The GTM Research Engine processes research requests through a sophisticated pipeline that collects, analyzes, and aggregates data from multiple sources. This page explains the complete data flow from user input to final results.
High-Level Data Flow
Phase 1: Request Processing
The frontend collects research parameters from the user:
interface SearchQuery {
research_goal : string ; // "Find fintech companies using AI"
company_domains : string []; // ["stripe.com", "paypal.com"]

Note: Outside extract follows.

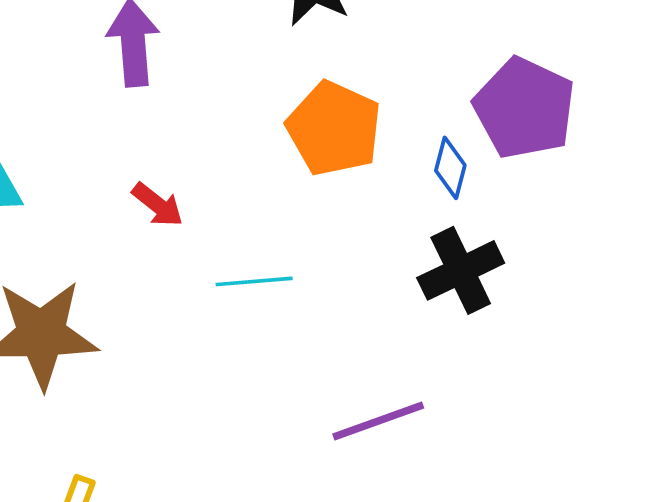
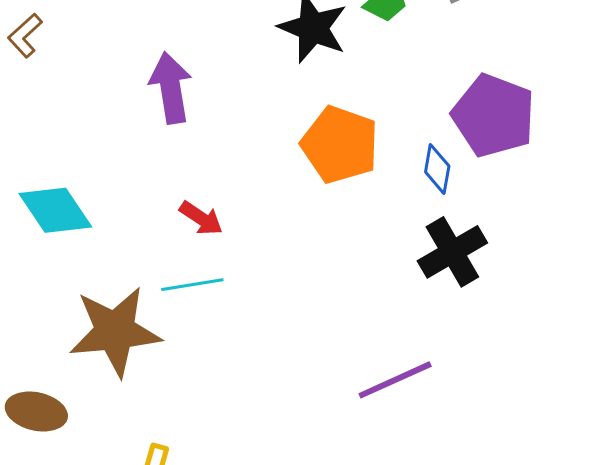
cyan line: (254, 281) -> (192, 285), moved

search_depth : "quick" | "standard" | "comprehensive" ;
max_parallel_searches : number ; // 1-20
confidence_threshold : number ; // 0.0-1.0
}
Request Validation
FastAPI validates incoming requests using Pydantic models:
class BatchResearchRequest ( BaseModel ):
research_goal: str = Field( ... , description = "The high-level research objective" )
company_domains: List[ str ] = Field( ... , description = "Company domains to analyze" )
search_depth: Literal[ "quick" , "standard" , "comprehensive" ] = Field( ... )
max_parallel_searches: int = Field( ... )
confidence_threshold: float = Field( ... , ge = 0.0 , le = 1.0 )
All requests are validated at the API boundary, ensuring type safety and preventing invalid data from entering the pipeline.
Phase 2: AI-Powered Query Generation
The system uses AI to generate intelligent search strategies:
Goal Analysis
The AI analyzes the research goal to understand what to search for
Strategy Generation
Multiple search strategies are generated based on search depth:
Quick : 2-3 strategies
Standard : 4-6 strategies
Comprehensive : 8-10 strategies
Query Template Creation
Each strategy defines query templates that will be customized per company
Query Strategy Model
class QueryStrategy :
channel: str # "google_search", "news_search", "jobs_search"
query_template: str # "{domain} AI fraud detection"
def build_query ( self , domain : str ) -> str :
"""Build domain-specific query from template."""
return self .query_template.format( domain = domain)
Example Generated Strategies
For research goal: “Find fintech companies using AI for fraud detection”
Strategy Channel Query Template 1 google_search {domain} artificial intelligence fraud detection2 news_search {domain} machine learning financial fraud3 jobs_search {domain} hiring fraud detection engineer4 google_search {domain} AI powered fraud prevention
Query generation typically takes 0.5-1.5 seconds and happens once per research request, regardless of the number of companies.
Phase 3: Parallel Execution Engine
The research pipeline executes queries in parallel with sophisticated concurrency control:
Concurrency Control
The pipeline uses semaphores to control parallel execution:
# From pipeline.py:44-49
self .source_pools: Dict[ str , asyncio.Semaphore] = {
"google_search" : asyncio.Semaphore(max_parallel_searches),
"jobs_search" : asyncio.Semaphore(max_parallel_searches),
"news_search" : asyncio.Semaphore(max_parallel_searches),
}
Setting max_parallel_searches too high (>20) may trigger rate limits on external APIs. The default of 5-10 provides good performance without hitting limits.
Task Execution Flow
For a request with 3 companies and 4 strategies :
Total tasks created : 3 × 4 = 12 tasks
Parallel execution : Up to max_parallel_searches tasks run simultaneously
Completion order : Tasks complete as they finish (non-deterministic)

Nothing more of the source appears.